Dataset extract Block Start

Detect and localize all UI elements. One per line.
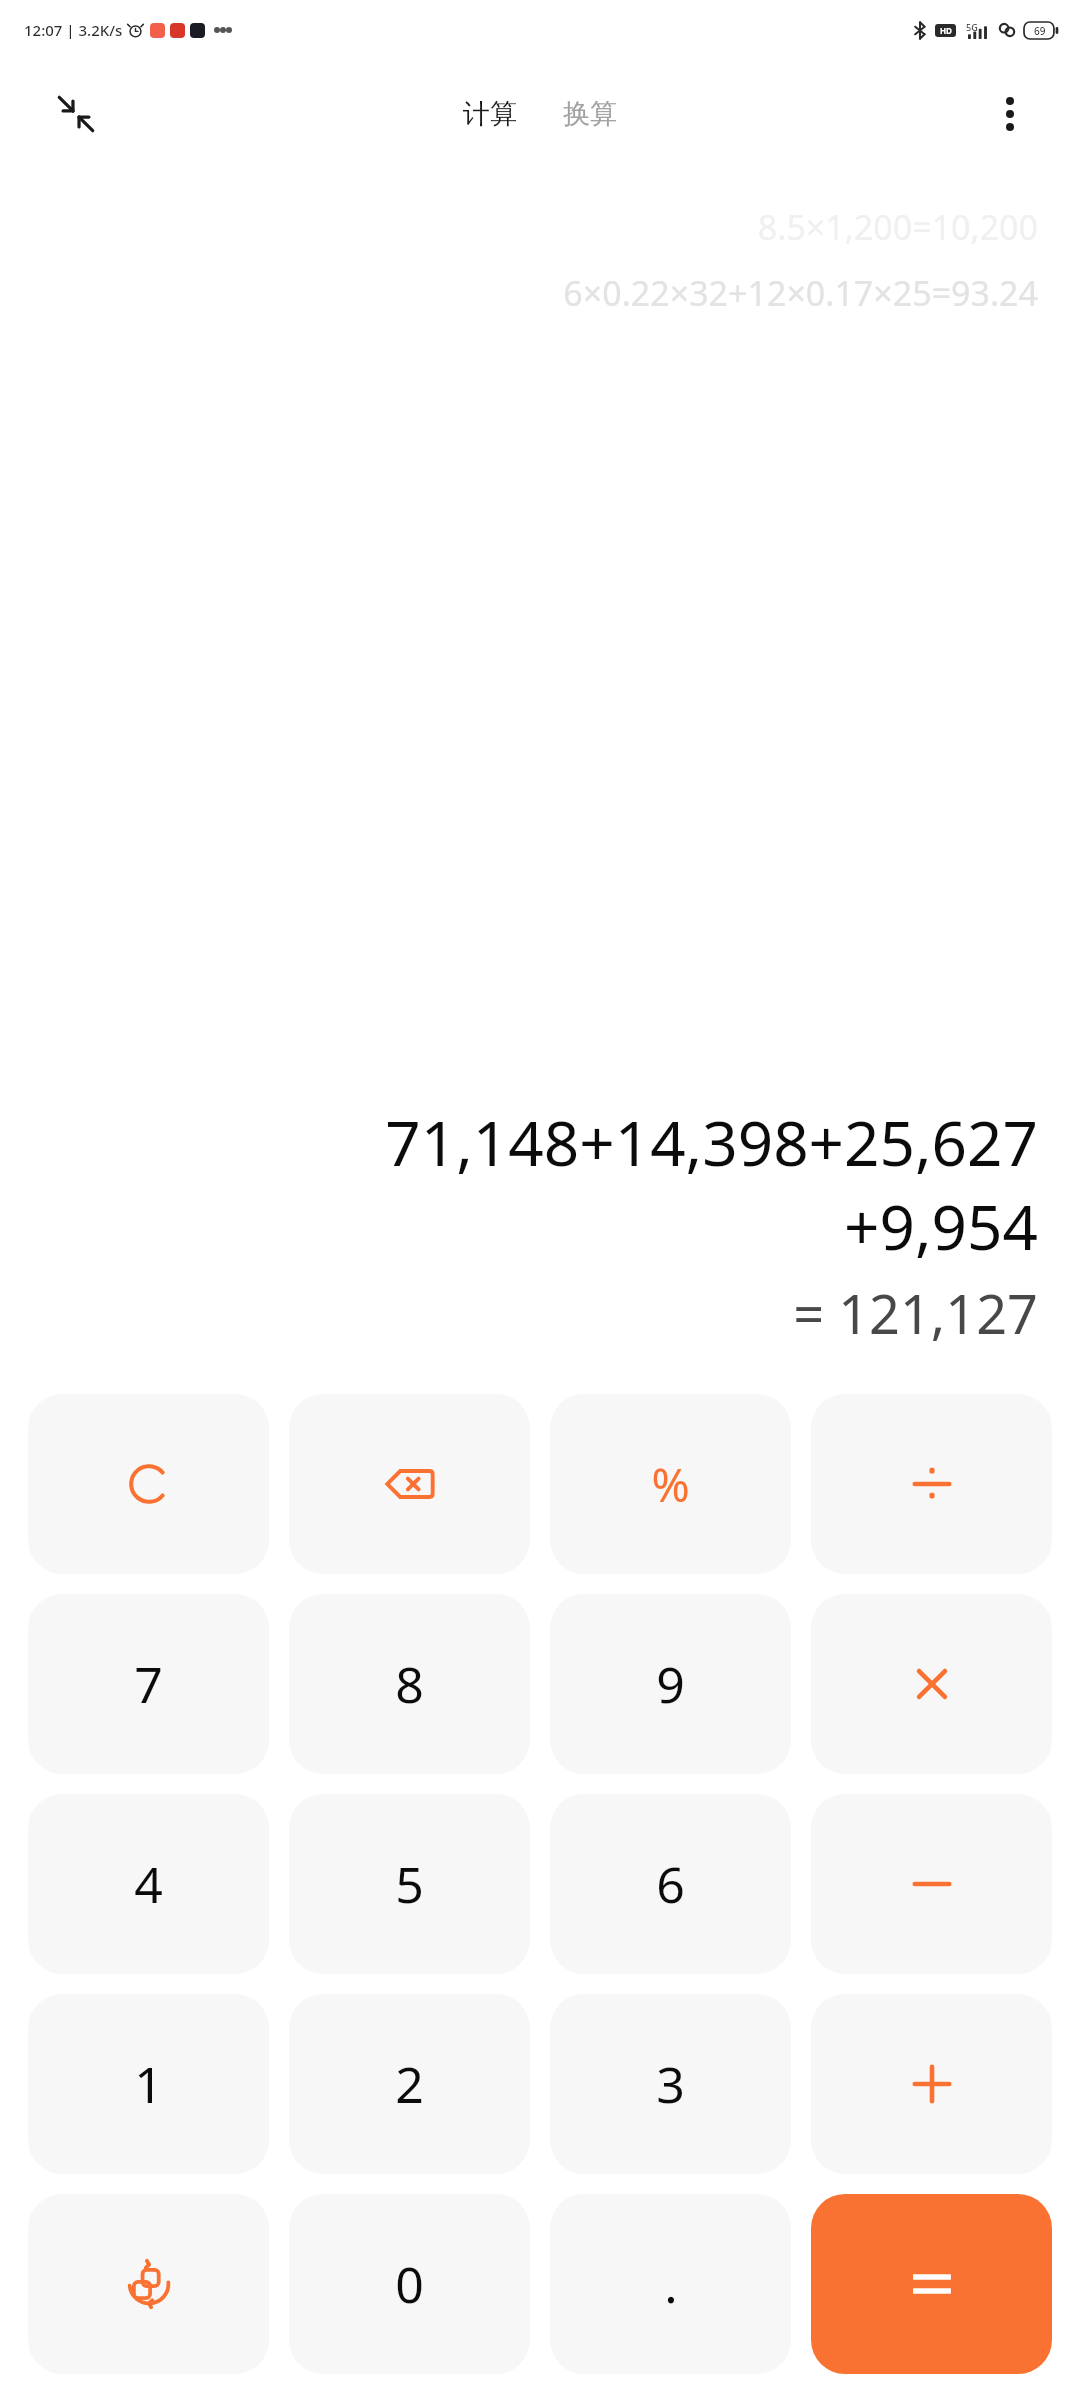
staticText: 6 xyxy=(656,1850,685,1918)
button[interactable]: Collapse xyxy=(40,78,112,150)
button[interactable]: Equals xyxy=(811,2194,1052,2374)
button[interactable]: 0 xyxy=(289,2194,530,2374)
staticText: 换算 xyxy=(563,97,617,131)
staticText: 6×0.22×32+12×0.17×25=93.24 xyxy=(563,270,1038,316)
staticText: 0 xyxy=(395,2250,424,2318)
button[interactable]: Clear xyxy=(28,1394,269,1574)
staticText: 2 xyxy=(395,2050,424,2118)
staticText: . xyxy=(664,2250,678,2318)
staticText: 7 xyxy=(134,1650,163,1718)
button[interactable]: Backspace xyxy=(289,1394,530,1574)
staticText: HD xyxy=(940,25,952,36)
staticText: 9 xyxy=(656,1650,685,1718)
button[interactable]: 4 xyxy=(28,1794,269,1974)
button[interactable]: 换算 xyxy=(553,91,627,137)
staticText: 5 xyxy=(395,1850,424,1918)
button[interactable]: Plus xyxy=(811,1994,1052,2174)
button[interactable]: 5 xyxy=(289,1794,530,1974)
button[interactable]: Multiply xyxy=(811,1594,1052,1774)
staticText: 5G xyxy=(966,21,978,33)
staticText: 8.5×1,200=10,200 xyxy=(757,204,1038,250)
button[interactable]: 8 xyxy=(289,1594,530,1774)
staticText: 1 xyxy=(134,2050,163,2118)
staticText: 4 xyxy=(134,1850,163,1918)
staticText: = 121,127 xyxy=(793,1276,1038,1350)
staticText: 8 xyxy=(395,1650,424,1718)
button[interactable]: Percent xyxy=(550,1394,791,1574)
button[interactable]: 计算 xyxy=(453,91,527,137)
button[interactable]: 3 xyxy=(550,1994,791,2174)
staticText: 71,148+14,398+25,627 xyxy=(385,1100,1038,1184)
staticText: 3 xyxy=(656,2050,685,2118)
button[interactable]: 2 xyxy=(289,1994,530,2174)
button[interactable]: 1 xyxy=(28,1994,269,2174)
staticText: 69 xyxy=(1034,24,1046,38)
button[interactable]: 7 xyxy=(28,1594,269,1774)
button[interactable]: Divide xyxy=(811,1394,1052,1574)
staticText: +9,954 xyxy=(844,1184,1038,1268)
button[interactable]: 6 xyxy=(550,1794,791,1974)
button[interactable]: 9 xyxy=(550,1594,791,1774)
staticText: 12:07 | 3.2K/s xyxy=(24,20,123,40)
button[interactable]: More options xyxy=(976,80,1044,148)
staticText: % xyxy=(651,1453,690,1516)
button[interactable]: Convert xyxy=(28,2194,269,2374)
button[interactable]: Decimal point xyxy=(550,2194,791,2374)
staticText: 计算 xyxy=(463,97,517,131)
button[interactable]: Minus xyxy=(811,1794,1052,1974)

Dataset extract Block End

▸ **Exercise requirements**: Word for word and without any pictures, return all of the lines above.

▸ **Answer for the task**:
Detect and localize all UI elements. One per line.
staticText: 6 xyxy=(656,1850,685,1918)
button[interactable]: Collapse xyxy=(40,78,112,150)
button[interactable]: Equals xyxy=(811,2194,1052,2374)
button[interactable]: 0 xyxy=(289,2194,530,2374)
staticText: 换算 xyxy=(563,97,617,131)
staticText: 6×0.22×32+12×0.17×25=93.24 xyxy=(563,270,1038,316)
staticText: 0 xyxy=(395,2250,424,2318)
button[interactable]: Clear xyxy=(28,1394,269,1574)
staticText: 2 xyxy=(395,2050,424,2118)
staticText: . xyxy=(664,2250,678,2318)
staticText: 7 xyxy=(134,1650,163,1718)
button[interactable]: Backspace xyxy=(289,1394,530,1574)
staticText: HD xyxy=(940,25,952,36)
staticText: 9 xyxy=(656,1650,685,1718)
button[interactable]: 4 xyxy=(28,1794,269,1974)
button[interactable]: 换算 xyxy=(553,91,627,137)
staticText: 5 xyxy=(395,1850,424,1918)
button[interactable]: Plus xyxy=(811,1994,1052,2174)
button[interactable]: 5 xyxy=(289,1794,530,1974)
button[interactable]: Multiply xyxy=(811,1594,1052,1774)
staticText: 5G xyxy=(966,21,978,33)
staticText: 8.5×1,200=10,200 xyxy=(757,204,1038,250)
button[interactable]: 8 xyxy=(289,1594,530,1774)
staticText: 1 xyxy=(134,2050,163,2118)
staticText: 4 xyxy=(134,1850,163,1918)
staticText: = 121,127 xyxy=(793,1276,1038,1350)
staticText: 8 xyxy=(395,1650,424,1718)
button[interactable]: Percent xyxy=(550,1394,791,1574)
button[interactable]: 计算 xyxy=(453,91,527,137)
button[interactable]: 3 xyxy=(550,1994,791,2174)
staticText: 71,148+14,398+25,627 xyxy=(385,1100,1038,1184)
staticText: 3 xyxy=(656,2050,685,2118)
button[interactable]: 2 xyxy=(289,1994,530,2174)
button[interactable]: 1 xyxy=(28,1994,269,2174)
staticText: 69 xyxy=(1034,24,1046,38)
button[interactable]: 7 xyxy=(28,1594,269,1774)
button[interactable]: Divide xyxy=(811,1394,1052,1574)
staticText: +9,954 xyxy=(844,1184,1038,1268)
button[interactable]: 6 xyxy=(550,1794,791,1974)
button[interactable]: 9 xyxy=(550,1594,791,1774)
staticText: 12:07 | 3.2K/s xyxy=(24,20,123,40)
button[interactable]: More options xyxy=(976,80,1044,148)
staticText: % xyxy=(651,1453,690,1516)
button[interactable]: Convert xyxy=(28,2194,269,2374)
button[interactable]: Decimal point xyxy=(550,2194,791,2374)
staticText: 计算 xyxy=(463,97,517,131)
button[interactable]: Minus xyxy=(811,1794,1052,1974)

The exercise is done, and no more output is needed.